Somut uyuşmazlıkta davalının keşideci ve davacının hamil bulunduğu senetlerden dolayı davacının alacağını geç tahsil ettiği sabittir. Taraflar arasında borçlu olmadığının tespiti davası görüldüğü de dosya kapsamıyla sabittir. Davacı, para alacağını zamanında tahsil edemediği için temerrüt faizi dışında munzam zararının da olduğunu ileri sürmüş, esas itibariyle paranın zaman içinde değer kaybı iddiasına dayanmıştır.

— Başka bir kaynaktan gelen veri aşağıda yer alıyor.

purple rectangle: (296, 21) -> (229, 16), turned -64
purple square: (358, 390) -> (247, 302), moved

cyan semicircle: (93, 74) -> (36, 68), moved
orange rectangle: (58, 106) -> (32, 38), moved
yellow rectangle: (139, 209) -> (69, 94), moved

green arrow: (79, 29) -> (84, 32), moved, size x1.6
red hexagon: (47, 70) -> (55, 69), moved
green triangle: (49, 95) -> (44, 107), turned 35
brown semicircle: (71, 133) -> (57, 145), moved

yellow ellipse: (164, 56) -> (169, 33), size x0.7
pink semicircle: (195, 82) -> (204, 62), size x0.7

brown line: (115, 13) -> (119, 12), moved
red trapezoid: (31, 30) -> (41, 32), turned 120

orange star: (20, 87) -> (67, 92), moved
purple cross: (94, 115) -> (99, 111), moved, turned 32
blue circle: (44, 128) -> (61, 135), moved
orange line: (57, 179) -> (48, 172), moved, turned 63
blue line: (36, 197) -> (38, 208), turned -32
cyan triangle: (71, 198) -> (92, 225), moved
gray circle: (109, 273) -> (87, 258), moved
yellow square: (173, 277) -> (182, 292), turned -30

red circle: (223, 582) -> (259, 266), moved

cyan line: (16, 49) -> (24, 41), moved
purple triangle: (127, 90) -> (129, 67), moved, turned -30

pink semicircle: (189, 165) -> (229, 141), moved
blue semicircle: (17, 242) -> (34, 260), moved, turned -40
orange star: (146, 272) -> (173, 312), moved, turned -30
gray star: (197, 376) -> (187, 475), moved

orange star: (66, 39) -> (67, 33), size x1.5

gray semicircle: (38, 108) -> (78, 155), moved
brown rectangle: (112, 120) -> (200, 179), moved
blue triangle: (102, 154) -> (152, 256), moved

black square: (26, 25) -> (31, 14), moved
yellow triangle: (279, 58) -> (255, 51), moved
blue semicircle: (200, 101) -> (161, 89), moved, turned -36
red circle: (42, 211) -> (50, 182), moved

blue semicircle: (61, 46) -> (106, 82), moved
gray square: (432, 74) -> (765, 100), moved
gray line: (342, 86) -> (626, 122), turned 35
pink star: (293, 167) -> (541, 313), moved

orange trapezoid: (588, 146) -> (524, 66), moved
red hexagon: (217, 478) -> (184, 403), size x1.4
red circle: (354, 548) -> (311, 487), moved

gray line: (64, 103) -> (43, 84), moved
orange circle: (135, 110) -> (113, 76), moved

6098 sayılı TBK’nın 105. maddesine göre alacaklının uğradığı zarar, geçmiş günler faizinden fazla olduğu takdirde borçlu kendisine hiçbir kusur yüklenemeyeceğini kanıtlamadıkça bu zararı ödemekle mükelleftir. Kanun koyucu para borcunun geç ödenmesi halinde bir zararın mevcut olduğunu kural olarak benimsemiştir. Bu zararın karşılanması iki bölümde öngörülmüştür. Birincisi, kanıtlanmadan ödenmesi talep edilecek zarar miktarıdır ki bu temerrüt faizidir. Diğer bir deyişle temerrüt faizi miktarınca alacaklının zarara uğradığı yasal bir karine olarak kabul edilmiştir. Bunun dışında davacının herhangi bir karineden istifade etme olanağı yasal olarak mevcut değildir. İkinci bölüm, temerrüt faizini aşan (munzam) zarara ilişkin olup; temerrüt faizini aşan bir zararı olduğunu iddia eden, bu iddiasını somut delillerle ispat etmek zorundadır.
Yüksek enflasyon, dolar kurundaki artış, serbest piyasadaki faiz oranlarının yüksek oluşu davacıyı ispat yükünden kurtarmaz. Zira davacı, para alacağını zamanında alması halinde bu parayı ne şekilde kullanacağını ileri sürüp ispatlamalıdır. Ayrıca alacaklı, uğradığı zararın kendisine ödenen temerrüt faizinden fazla olduğunu da kanıtlamalıdır. Soyut enflasyonun ya da bankalarda mevduat için ödenen faizin temerrüt faizinden yüksek oranda olması munzam zararın gerçekleştiği ve ispatlandığı anlamına gelmez. Davacı tarafından ispatlanması gereken husus, enflasyon ve mevduat faizinin yüksekliği gibi genel olgular değil, kendisinin şahsen ve somut olarak geç ödemeden dolayı zarar gördüğü hususudur.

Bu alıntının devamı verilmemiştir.